Shortly after this happened, Max and I were discussing how it just never occurred to me that I could get sick or hurt. “I take care of other people,” I reflected. He called it the “invincibility syndrome.” He was referring mostly to those of us who are caregivers for children with medical issues. It’s like we feel we’re immune to sickness because we focus so much on our kids and their specialized needs. And again, he’s right. All the time I was in the hospital, and even now while I’m limited with activity, I keep thinking “I don’t have time for this!” How often do we lose sleep, neglect our own health or not eat right because it just doesn’t fit into the schedule of taking care of our kids?
It’s been a few weeks and I’m waiting for a follow up angiogram to see if they can find a reason for the bleed. I’m still on limited activity, which is making me crazy. No kayaking, no riding, no lifting. I still mix words up sometimes and if I get over heated or do too much I get really tired. I forget things that I should know but, all in all, I’m doing pretty darned good.  I guess if I had to have a thing like this happen I am very lucky it has been a relatively mild event.
My hemophilia family has stepped up and given me love and support. Although I couldn’t ride one hundred miles for the Gears for Good New Hampshire event, I was still able to participate by running the rest stops.  It was important to me that I be a part of it. . A dear friend in the hemophilia community, who I like to call Max’s “hemo dad,” brought him up on Saturday and then rode in my place on the final day. There are a few special moms that have been keeping my spirits up with love, laughter and sarcasm. Everyone at the ride, whether a new friend or an old one, encouraged me to stay positive. My hope is to be able to ride in the West Virginia to Washington Gears for Good in September. Once I get the okay to get back on the bike, you may see me riding everywhere!
Here’s what I learned from this whole experience:

  • We are not invincible. We do get hurt. We do get tired and we do get sick.
  • Our kids are pretty smart. We’ve taught them the right things and perhaps we should listen to them now and then. They have been paying attention. As they get older, they have much to offer us with their experiences. It’s okay to let them help.
  • This community, my hemophilia family, is amazing. But I guess I already knew that – even a brain bleed couldn’t let me forget it.

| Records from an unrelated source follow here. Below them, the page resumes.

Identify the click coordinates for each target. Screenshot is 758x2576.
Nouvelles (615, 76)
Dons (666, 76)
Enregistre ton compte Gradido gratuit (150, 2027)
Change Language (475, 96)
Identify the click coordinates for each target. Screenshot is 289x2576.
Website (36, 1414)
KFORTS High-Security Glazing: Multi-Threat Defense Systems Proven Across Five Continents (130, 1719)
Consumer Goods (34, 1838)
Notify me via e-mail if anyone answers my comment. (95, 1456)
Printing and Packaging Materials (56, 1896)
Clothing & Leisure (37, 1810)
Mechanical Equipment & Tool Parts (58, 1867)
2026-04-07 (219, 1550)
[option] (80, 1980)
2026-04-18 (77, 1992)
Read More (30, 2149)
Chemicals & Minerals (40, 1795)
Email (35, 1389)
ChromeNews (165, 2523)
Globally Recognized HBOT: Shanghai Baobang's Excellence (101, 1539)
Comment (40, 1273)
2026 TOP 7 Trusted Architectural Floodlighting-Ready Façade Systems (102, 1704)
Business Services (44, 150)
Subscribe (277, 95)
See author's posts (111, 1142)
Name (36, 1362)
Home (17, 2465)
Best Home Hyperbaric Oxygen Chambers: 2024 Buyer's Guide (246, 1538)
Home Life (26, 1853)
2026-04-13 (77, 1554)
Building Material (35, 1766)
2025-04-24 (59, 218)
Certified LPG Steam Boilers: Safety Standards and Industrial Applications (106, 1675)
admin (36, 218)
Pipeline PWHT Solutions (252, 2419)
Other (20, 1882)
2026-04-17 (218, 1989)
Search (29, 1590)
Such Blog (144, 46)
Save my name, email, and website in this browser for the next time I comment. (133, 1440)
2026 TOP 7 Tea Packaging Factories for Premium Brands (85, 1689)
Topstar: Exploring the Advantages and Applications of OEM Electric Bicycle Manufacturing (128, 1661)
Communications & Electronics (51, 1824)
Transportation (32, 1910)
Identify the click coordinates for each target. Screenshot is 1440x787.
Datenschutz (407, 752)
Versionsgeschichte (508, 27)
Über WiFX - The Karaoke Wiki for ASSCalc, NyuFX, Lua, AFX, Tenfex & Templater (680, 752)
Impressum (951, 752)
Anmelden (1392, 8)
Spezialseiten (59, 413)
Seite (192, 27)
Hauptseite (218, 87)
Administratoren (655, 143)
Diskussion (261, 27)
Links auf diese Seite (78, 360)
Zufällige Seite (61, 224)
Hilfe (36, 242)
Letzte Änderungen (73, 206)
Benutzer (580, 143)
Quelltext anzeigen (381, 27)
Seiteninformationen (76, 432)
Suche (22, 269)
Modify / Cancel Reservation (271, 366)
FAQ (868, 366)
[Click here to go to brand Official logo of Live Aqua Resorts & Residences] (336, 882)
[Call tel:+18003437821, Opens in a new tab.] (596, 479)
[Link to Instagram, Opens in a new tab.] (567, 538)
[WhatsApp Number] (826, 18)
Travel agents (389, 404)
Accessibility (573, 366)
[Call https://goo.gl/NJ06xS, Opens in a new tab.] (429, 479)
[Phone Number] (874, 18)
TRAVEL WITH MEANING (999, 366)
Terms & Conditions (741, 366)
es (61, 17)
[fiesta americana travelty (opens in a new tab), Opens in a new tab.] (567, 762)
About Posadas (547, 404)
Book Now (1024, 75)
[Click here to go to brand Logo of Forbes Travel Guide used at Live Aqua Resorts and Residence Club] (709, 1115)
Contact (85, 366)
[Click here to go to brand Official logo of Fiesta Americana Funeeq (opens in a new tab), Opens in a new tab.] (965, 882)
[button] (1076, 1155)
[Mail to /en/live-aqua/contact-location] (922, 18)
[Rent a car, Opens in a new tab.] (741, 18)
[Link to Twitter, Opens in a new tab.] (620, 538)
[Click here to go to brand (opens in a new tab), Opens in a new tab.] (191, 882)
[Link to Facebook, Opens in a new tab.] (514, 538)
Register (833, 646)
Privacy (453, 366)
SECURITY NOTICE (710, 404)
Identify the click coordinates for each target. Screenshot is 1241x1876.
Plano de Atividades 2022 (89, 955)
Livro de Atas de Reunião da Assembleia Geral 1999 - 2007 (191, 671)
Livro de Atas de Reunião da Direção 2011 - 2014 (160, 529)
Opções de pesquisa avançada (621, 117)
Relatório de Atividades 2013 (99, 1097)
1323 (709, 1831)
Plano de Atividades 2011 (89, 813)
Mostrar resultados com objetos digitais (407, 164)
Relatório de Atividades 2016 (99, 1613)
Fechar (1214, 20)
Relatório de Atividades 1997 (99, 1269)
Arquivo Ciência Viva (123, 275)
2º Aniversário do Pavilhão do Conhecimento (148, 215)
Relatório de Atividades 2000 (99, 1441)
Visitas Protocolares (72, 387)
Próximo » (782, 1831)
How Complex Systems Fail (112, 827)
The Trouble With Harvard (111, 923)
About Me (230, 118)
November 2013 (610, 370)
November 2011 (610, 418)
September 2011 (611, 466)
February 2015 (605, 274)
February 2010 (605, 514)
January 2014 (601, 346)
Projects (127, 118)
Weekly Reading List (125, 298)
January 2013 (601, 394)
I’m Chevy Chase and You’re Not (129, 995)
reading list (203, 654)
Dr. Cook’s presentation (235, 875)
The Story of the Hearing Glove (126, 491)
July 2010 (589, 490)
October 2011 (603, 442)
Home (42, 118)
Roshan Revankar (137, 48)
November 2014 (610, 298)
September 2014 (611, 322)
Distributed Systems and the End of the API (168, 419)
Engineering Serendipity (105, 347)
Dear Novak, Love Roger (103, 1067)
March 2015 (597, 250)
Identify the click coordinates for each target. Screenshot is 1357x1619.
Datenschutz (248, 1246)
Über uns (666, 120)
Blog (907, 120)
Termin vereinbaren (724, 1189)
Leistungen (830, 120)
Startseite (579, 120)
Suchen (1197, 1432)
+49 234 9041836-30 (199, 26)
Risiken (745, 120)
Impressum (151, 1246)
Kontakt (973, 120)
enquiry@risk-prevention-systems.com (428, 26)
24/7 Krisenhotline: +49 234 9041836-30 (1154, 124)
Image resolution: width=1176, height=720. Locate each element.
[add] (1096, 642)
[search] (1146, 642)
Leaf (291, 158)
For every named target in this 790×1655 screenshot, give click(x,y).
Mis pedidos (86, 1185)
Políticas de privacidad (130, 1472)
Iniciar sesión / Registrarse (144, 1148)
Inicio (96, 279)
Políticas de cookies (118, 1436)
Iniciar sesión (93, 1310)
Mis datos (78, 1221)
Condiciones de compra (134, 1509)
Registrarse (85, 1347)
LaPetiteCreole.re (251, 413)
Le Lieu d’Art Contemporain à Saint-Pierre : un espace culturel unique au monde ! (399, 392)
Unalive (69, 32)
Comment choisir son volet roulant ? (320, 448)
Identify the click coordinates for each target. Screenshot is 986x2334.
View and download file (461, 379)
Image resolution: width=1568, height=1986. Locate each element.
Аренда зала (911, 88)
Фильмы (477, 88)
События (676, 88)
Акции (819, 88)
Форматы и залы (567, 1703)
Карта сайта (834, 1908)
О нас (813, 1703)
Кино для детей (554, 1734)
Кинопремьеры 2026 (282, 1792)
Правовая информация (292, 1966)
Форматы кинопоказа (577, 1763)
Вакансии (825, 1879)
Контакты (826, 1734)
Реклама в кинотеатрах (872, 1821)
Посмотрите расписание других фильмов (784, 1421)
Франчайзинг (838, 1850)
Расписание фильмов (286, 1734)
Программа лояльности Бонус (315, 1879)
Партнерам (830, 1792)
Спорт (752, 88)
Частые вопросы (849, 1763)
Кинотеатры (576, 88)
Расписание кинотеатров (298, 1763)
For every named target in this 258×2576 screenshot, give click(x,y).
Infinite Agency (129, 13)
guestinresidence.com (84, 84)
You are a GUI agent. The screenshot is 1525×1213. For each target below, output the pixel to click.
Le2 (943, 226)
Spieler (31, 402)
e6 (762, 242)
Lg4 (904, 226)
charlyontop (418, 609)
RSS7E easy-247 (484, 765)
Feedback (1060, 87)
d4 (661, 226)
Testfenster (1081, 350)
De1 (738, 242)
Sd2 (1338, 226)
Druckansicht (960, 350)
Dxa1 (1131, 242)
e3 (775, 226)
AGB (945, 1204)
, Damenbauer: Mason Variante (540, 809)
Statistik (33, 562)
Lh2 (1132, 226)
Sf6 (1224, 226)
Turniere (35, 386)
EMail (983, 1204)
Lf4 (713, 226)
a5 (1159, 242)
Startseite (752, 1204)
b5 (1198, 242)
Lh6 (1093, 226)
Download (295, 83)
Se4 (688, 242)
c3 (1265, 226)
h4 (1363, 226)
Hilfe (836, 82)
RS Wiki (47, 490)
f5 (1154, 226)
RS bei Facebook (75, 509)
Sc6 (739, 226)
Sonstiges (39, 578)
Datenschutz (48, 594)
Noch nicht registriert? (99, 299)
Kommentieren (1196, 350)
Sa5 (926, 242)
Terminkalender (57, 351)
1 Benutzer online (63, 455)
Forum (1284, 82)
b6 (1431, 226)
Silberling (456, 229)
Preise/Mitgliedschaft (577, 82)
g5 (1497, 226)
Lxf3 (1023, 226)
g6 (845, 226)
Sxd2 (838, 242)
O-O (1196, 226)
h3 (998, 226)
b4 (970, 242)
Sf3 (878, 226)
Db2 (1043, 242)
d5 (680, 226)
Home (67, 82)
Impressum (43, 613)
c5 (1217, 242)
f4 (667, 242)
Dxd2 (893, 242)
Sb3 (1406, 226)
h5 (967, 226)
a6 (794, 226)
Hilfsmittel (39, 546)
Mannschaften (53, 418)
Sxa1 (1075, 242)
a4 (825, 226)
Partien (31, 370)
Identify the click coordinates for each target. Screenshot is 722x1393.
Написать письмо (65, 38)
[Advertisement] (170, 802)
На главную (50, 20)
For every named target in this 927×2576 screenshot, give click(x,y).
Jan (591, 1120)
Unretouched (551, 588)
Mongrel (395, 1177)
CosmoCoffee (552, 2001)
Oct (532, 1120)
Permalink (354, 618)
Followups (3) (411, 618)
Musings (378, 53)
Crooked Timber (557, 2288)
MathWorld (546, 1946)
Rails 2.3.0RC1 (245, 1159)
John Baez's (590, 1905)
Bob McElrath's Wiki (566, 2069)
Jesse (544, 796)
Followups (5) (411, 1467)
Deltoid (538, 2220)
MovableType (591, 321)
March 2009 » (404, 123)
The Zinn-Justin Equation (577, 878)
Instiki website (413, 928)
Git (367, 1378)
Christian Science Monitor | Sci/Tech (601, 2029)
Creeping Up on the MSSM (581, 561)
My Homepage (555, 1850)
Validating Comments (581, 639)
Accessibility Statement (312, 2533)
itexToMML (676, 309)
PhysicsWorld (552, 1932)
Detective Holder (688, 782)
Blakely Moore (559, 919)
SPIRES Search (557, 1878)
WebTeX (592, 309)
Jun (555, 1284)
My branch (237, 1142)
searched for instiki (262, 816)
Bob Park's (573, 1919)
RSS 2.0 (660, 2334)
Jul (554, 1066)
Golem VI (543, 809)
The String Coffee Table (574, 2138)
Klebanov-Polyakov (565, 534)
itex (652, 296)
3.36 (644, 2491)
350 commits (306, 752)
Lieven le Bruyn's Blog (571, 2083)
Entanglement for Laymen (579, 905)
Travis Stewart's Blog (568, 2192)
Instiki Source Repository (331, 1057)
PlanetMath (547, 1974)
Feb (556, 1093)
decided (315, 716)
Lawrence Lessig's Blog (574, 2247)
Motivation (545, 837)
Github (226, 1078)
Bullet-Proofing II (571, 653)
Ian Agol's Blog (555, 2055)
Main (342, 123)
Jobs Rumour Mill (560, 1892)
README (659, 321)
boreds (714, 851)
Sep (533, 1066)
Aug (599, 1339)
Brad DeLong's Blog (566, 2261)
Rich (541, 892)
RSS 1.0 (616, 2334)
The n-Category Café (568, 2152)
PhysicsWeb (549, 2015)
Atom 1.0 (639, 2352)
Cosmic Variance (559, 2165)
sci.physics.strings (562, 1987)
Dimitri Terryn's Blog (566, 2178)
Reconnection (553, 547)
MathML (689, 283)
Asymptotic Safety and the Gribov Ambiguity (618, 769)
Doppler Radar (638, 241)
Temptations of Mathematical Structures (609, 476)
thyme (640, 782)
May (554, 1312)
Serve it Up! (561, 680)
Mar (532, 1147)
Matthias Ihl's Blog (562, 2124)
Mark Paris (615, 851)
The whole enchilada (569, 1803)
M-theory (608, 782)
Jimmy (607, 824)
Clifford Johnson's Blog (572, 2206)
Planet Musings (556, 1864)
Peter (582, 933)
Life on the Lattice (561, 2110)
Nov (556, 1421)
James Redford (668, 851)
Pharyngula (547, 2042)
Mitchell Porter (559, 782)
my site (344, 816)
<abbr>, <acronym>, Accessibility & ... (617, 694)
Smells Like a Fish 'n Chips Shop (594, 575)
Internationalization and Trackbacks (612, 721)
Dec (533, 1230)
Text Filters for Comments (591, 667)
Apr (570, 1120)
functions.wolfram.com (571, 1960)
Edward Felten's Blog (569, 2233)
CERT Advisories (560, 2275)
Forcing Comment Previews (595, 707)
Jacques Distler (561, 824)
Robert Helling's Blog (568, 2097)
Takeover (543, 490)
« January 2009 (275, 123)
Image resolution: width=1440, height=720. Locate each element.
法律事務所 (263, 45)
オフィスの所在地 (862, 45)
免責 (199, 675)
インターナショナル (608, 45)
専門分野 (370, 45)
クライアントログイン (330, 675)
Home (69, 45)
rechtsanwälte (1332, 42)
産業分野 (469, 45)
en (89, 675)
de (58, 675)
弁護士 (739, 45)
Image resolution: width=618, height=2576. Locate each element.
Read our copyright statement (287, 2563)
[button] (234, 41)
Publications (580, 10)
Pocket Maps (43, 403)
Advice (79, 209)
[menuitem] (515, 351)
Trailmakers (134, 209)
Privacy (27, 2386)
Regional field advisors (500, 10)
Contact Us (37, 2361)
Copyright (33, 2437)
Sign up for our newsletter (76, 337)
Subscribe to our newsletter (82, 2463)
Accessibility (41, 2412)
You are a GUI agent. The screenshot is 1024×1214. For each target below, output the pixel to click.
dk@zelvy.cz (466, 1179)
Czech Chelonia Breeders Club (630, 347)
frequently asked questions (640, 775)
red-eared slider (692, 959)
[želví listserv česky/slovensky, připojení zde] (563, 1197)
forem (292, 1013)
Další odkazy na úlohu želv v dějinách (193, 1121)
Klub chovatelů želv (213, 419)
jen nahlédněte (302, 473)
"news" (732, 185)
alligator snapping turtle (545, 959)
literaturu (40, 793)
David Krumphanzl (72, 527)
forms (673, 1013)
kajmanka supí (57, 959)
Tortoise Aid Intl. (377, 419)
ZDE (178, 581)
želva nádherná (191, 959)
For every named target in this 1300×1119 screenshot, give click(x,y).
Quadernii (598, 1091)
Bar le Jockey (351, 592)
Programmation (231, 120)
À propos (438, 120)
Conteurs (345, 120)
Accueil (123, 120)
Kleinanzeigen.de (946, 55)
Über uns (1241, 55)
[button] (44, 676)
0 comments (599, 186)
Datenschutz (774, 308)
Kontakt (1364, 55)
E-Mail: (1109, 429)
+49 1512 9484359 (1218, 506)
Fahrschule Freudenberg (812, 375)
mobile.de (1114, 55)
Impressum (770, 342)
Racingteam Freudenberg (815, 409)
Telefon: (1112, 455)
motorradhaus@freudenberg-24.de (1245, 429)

Maryann and her 21 year old son, Max, live in New Hampshire.


*Note: “Infusing Love: A Mom’s View,” is a blog collection of personal opinions and a representation of individuals experiences. While extensive efforts are made to ensure accuracy of the content, the blog entries do not represent HFA or its Board of Directors. The blog is also not intended to be construed as medical advice or the official opinion/position of HFA, its staff, or its Board of Directors. Readers are strongly encouraged to discuss their own medical treatment with their healthcare providers.